生まれ変わったら愛されたい〜元引きこもりニートの理想の異世界転生〜
「でも、ミシュは違うでしょ?同じ年のメリルも、少し離れているけど年下のエミリアだってミシュを慕っているわ」

流石に現在8歳のエミリアでは17歳のミシュの恋愛対象としては無理があるかもしれないが、大人になってからの9歳差なんて前世では普通だったから将来的には良い条件かもしれない。

「メリルにはマイケルがいるだろう?それに僕だってロリコンではないからエミリアはさすがに無理だよ」

確かにマイケルは2歳年上のメリルを慕っている。それも将来メリルが経営する旅館を自分が建てたいと思うくらいに。

しかしハルルの見立てでは、メリルはミシュのことが好きだと読んでいる。

なぜなら、メリルはミシュと目が合うと真っ赤な顔をしてすぐに目をそらしてしまうし、途端に口数が少なくなるからだ。

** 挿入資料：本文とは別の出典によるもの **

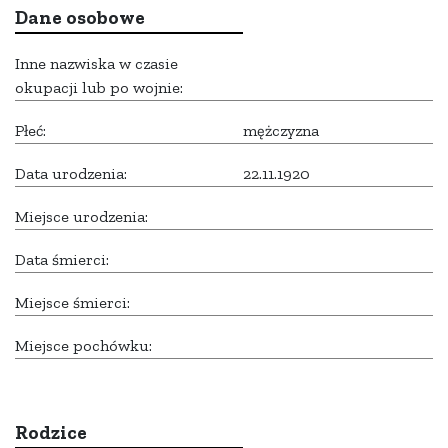
Dane osobowe
Inne nazwiska w czasie
okupacji lub po wojnie:
Płeć:
mężczyzna
Data urodzenia:
22.11.1920
Miejsce urodzenia:
Data śmierci:
Miejsce śmierci:
Miejsce pochówku:
Rodzice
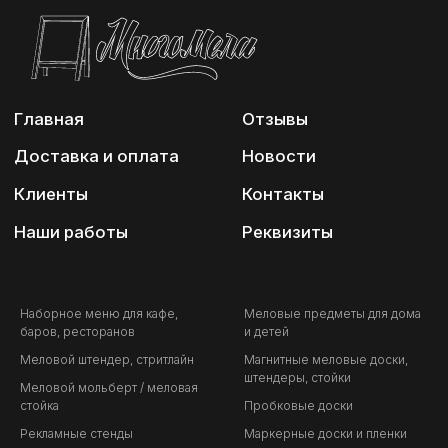
Наборное меню для кафе,
Меловые предметы для дома
баров, ресторанов
и детей
Меловой штендер, стритлайн
Магнитные меловые доски,
штендеры, стойки
Меловой мольберт / меловая
стойка
Пробковые доски
Рекламные стенды
Маркерные доски и пленки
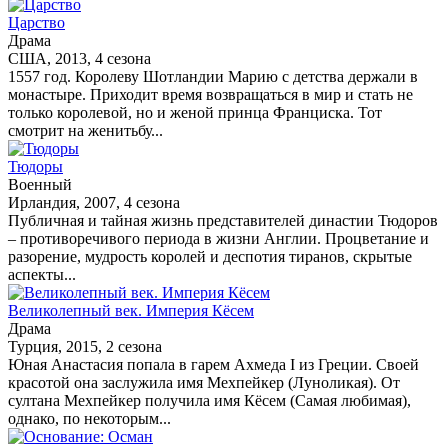
Царство
Драма
США, 2013, 4 сезона
1557 год. Королеву Шотландии Марию с детства держали в
монастыре. Приходит время возвращаться в мир и стать не
только королевой, но и женой принца Франциска. Тот
смотрит на женитьбу...
Тюдоры
Военный
Ирландия, 2007, 4 сезона
Публичная и тайная жизнь представителей династии Тюдоров
– противоречивого периода в жизни Англии. Процветание и
разорение, мудрость королей и деспотия тиранов, скрытые
аспекты...
Великолепный век. Империя Кёсем
Драма
Турция, 2015, 2 сезона
Юная Анастасия попала в гарем Ахмеда I из Греции. Своей
красотой она заслужила имя Мехпейкер (Луноликая). От
султана Мехпейкер получила имя Кёсем (Самая любимая),
однако, по некоторым...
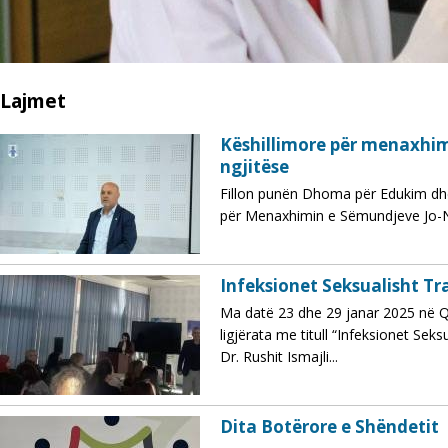
Lajmet
Këshillimore për menaxhim
ngjitëse
Fillon punën Dhoma për Edukim d
për Menaxhimin e Sëmundjeve Jo-Ng
Infeksionet Seksualisht Tr
Ma datë 23 dhe 29 janar 2025 në 
ligjërata me titull “Infeksionet Sek
Dr. Rushit Ismajli...
Dita Botërore e Shëndetit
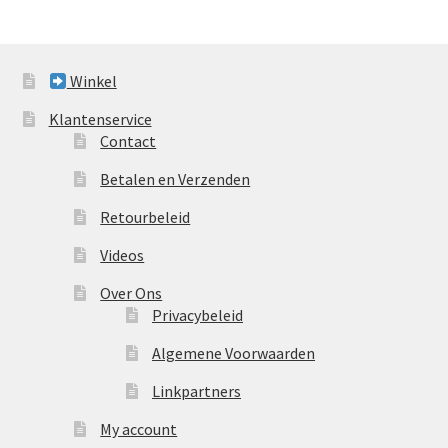
Winkel
Klantenservice
Contact
Betalen en Verzenden
Retourbeleid
Videos
Over Ons
Privacybeleid
Algemene Voorwaarden
Linkpartners
My account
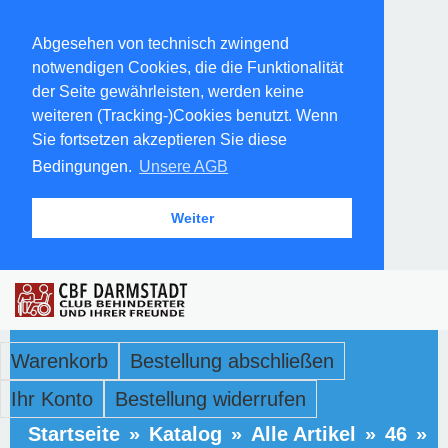
Abgesehen von technisch zwingend
notwendigen Cookies, die die Funktionalität
der Seite gewährleisten, werden keine
weiteren (Tracking-)Cookies benutzt. Wenn
Sie fortsetzen akzeptieren Sie diese
Bedingungen.
Unsere AGB
Weiter
Warenkorb
Bestellung abschließen
Ihr Konto
Bestellung widerrufen
Startseite
»
Katalog
»
Alle Artikel
»
46
»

大人っぽいメリルが柄にもなく照れている姿は年下のハルルが見てもとても初々しくて可愛らしい。

"あれは恋だな“

と、ハルルは顎に手をやり一人納得していたのだが、

「邪推するのは勝手だけど事実無根な訴えは情報操作に値するよ?それに都合が悪くなるとうまいこと話をすり替えるのはハルルの悪い癖だね」

ハルルとミシェルの鼻先をすり合わせ、唇がくっつきそうなほど顔を寄せるのはミシェルの怒った時の癖だ。

“いや、これって癖なのか?“

15年見慣れたイケメン、たとえそれが兄とはいえ、彼氏いない歴25年だった前世の記憶持ちのハルルであるからなのか、イケメン耐性がないのだから勘弁してほしい。

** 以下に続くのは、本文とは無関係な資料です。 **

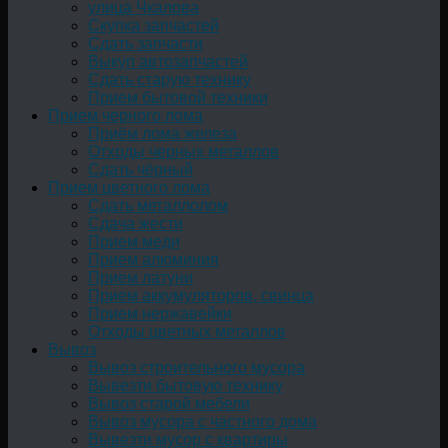
улица Чкалова
Скупка запчастей
Сдать запчасти
Выкуп автозапчастей
Сдать старую технику
Прием бытовой техники
Прием черного лома
Приём лома железа
Отходы черных металлов
Сдать чёрный
Прием цветного лома
Сдать металлолом
Сдача жести
Прием меди
Прием алюминия
Прием латуни
Прием аккумуляторов, свинца
Прием нержавейки
Отходы цветных металлов
Вывоз
Вывоз строительного мусора
Вывезти бытовую технику
Вывоз старой мебели
Вывоз мусора с частного дома
Вывезти мусор с квартиры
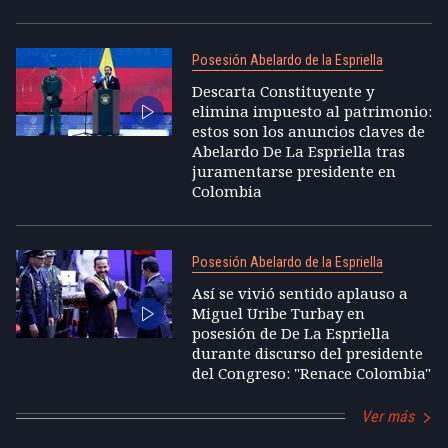
Posesión Abelardo de la Espriella
Descarta Constituyente y
elimina impuesto al patrimonio:
estos son los anuncios claves de
Abelardo De La Espriella tras
juramentarse presidente en
Colombia
Posesión Abelardo de la Espriella
Así se vivió sentido aplauso a
Miguel Uribe Turbay en
posesión de De La Espriella
durante discurso del presidente
del Congreso: "Renace Colombia"
Ver más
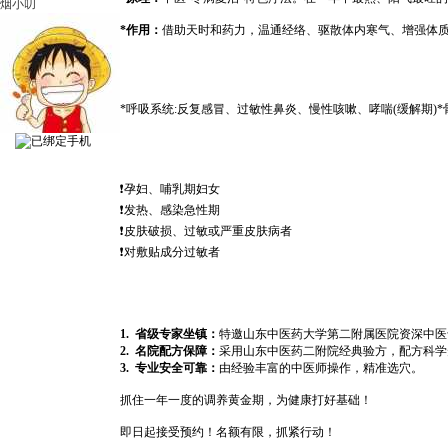
烟小叨
*作用：
借助天时和药力，温通经络、驱散体内寒气、增强体
*呼吸系统:反复感冒、过敏性鼻炎、慢性咳嗽、哮喘(缓解期)
❗️孕妇、哺乳期妇女
❗️发热、感染急性期
❗️皮肤破损、过敏或严重皮肤病者
❗️对敷贴成分过敏者
1. 省级专家坐镇：
特邀山东中医药大学第二附属医院资深中医
2. 名院配方保障：
采用山东中医药二附院经典验方，配方科学
3. 专业安全可靠：
由经验丰富的中医师操作，精准选穴。
抓住一年一度的调养黄金期，为健康打好基础！
即日起接受预约！名额有限，抓紧行动！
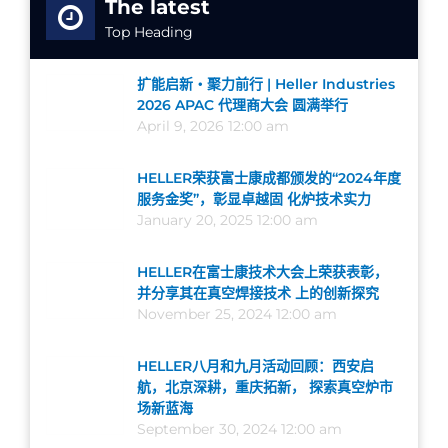
The latest
Top Heading
扩能启新・聚力前行 | Heller Industries
2026 APAC 代理商大会 圆满举行
April 9, 2026 12:00 am
HELLER荣获富士康成都颁发的“2024年度
服务金奖”，彰显卓越固 化炉技术实力
January 20, 2025 12:00 am
HELLER在富士康技术大会上荣获表彰，
并分享其在真空焊接技术 上的创新探究
November 25, 2024 12:00 am
HELLER八月和九月活动回顾：西安启
航，北京深耕，重庆拓新， 探索真空炉市
场新蓝海
September 30, 2024 12:00 am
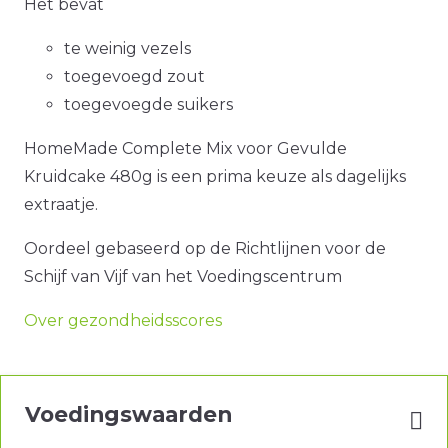
Het bevat
te weinig vezels
toegevoegd zout
toegevoegde suikers
HomeMade Complete Mix voor Gevulde
Kruidcake 480g is een prima keuze als dagelijks
extraatje.
Oordeel gebaseerd op de Richtlijnen voor de
Schijf van Vijf van het Voedingscentrum
Over gezondheidsscores
Voedingswaarden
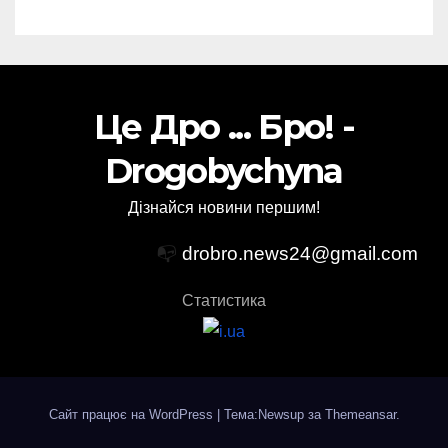
Це Дро ... Бро! -
Drogobychyna
Дізнайся новини першим!
📭
drobro.news24@gmail.com
Статистика
Сайт працює на WordPress
|
Тема:Newsup за
Themeansar
.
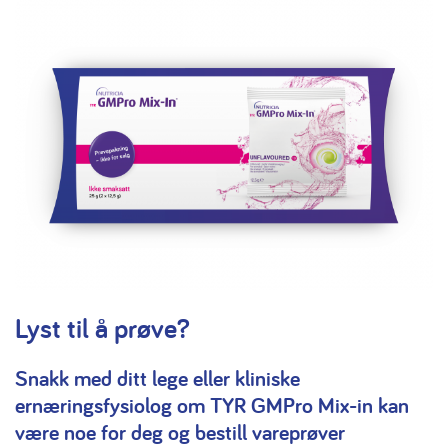
Lyst til å prøve?
Snakk med ditt lege eller kliniske
ernæringsfysiolog om TYR GMPro Mix-in kan
være noe for deg og bestill vareprøver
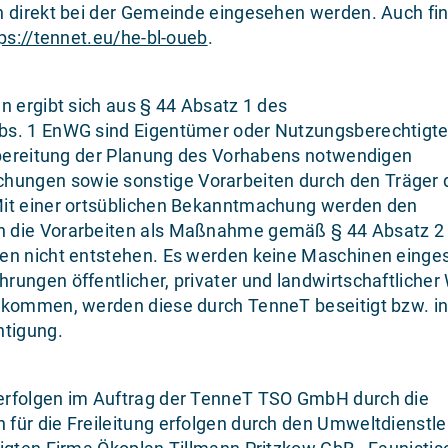
n direkt bei der Gemeinde eingesehen werden. Auch fi
ps://tennet.eu/he-bl-oueb
.
n ergibt sich aus § 44 Absatz 1 des
bs. 1 EnWG sind Eigentümer oder Nutzungsberechtigte
orbereitung der Planung des Vorhabens notwendigen
ungen sowie sonstige Vorarbeiten durch den Träger 
Mit einer ortsüblichen Bekanntmachung werden den
n die Vorarbeiten als Maßnahme gemäß § 44 Absatz 
en nicht entstehen. Es werden keine Maschinen einges
ungen öffentlicher, privater und landwirtschaftliche
 kommen, werden diese durch TenneT beseitigt bzw. in 
htigung.
erfolgen im Auftrag der TenneT TSO GmbH durch die
ür die Freileitung erfolgen durch den Umweltdienstle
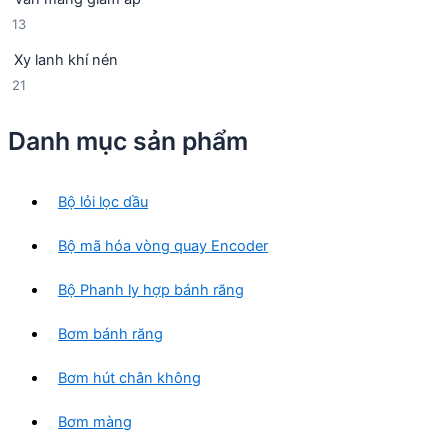
ả
n
m
1
13
n
p
3
p
h
Xy lanh khí nén
s
h
ẩ
2
21
ả
ẩ
m
1
n
m
s
p
Danh mục sản phẩm
ả
h
n
ẩ
p
m
Bộ lỏi lọc dầu
h
ẩ
Bộ mã hóa vòng quay Encoder
m
Bộ Phanh ly hợp bánh răng
Bơm bánh răng
Bơm hút chân không
Bơm màng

不覚にも実の兄にときめいてしまう不埒な妹の複雑な心境もわかって欲しい、と切実に思う。

”犬”好きのミシェルは、カノンよりもハルルにベッタリのシスコンだった。

ハルルは背中まで伸びたゆるふわ癖毛ブラウンヘアをサイドを三編みにしてハーフアップにしている。

ポメラニアン似と言われたハルルは、子犬の可愛らしさをそのままに、更なる進化を遂げている。

158cmと小柄な体型だが、出るところは出て腰もくびれた女らしい体型。

どちらかというとシベリアンハスキー系で美しく引き締まっているカッコイイ系のミシェルやカノンとは違い、ハルルは万人に親しまれやすい庶民的な愛されキャラだった。

常にハルルに張り付き、周囲を威嚇するミシェルは、さながら我が子を溺愛する母犬のようだとハルルは思っていた。

兄の溺愛は嬉しいが、前世のハルルの2次元ファンタジー情報によれば18歳の兄はそろそろ結婚適齢期。

ミシェルは、貴重な彼のアオハルティーンネイジャー時代をハルルの夢実現のために捧げてくれていたのだ。

そんな哀れで献身的な兄には是非とも幸せになって欲しいし、その権利がある。

それはハルルの本心でもあり、叶えたい夢の一つでもある。

兄のことは大好きだ。

何よりイチ推しドストライクイケメン。

ハルルの理想を具現化したとしか思えない奇跡の存在。

いくらハルルが、自分たちは似ていないし血の繋がりはないのではないか、と淡い期待を抱いたところで、これまで誰もそれを否定はしてくれたことはないので単なる妄想でしかない。

ハルルは、大好きな家族の幸せの邪魔をしたくはない。

それならば、いつまでも兄の幸せを願う理想の妹であり続けたいと。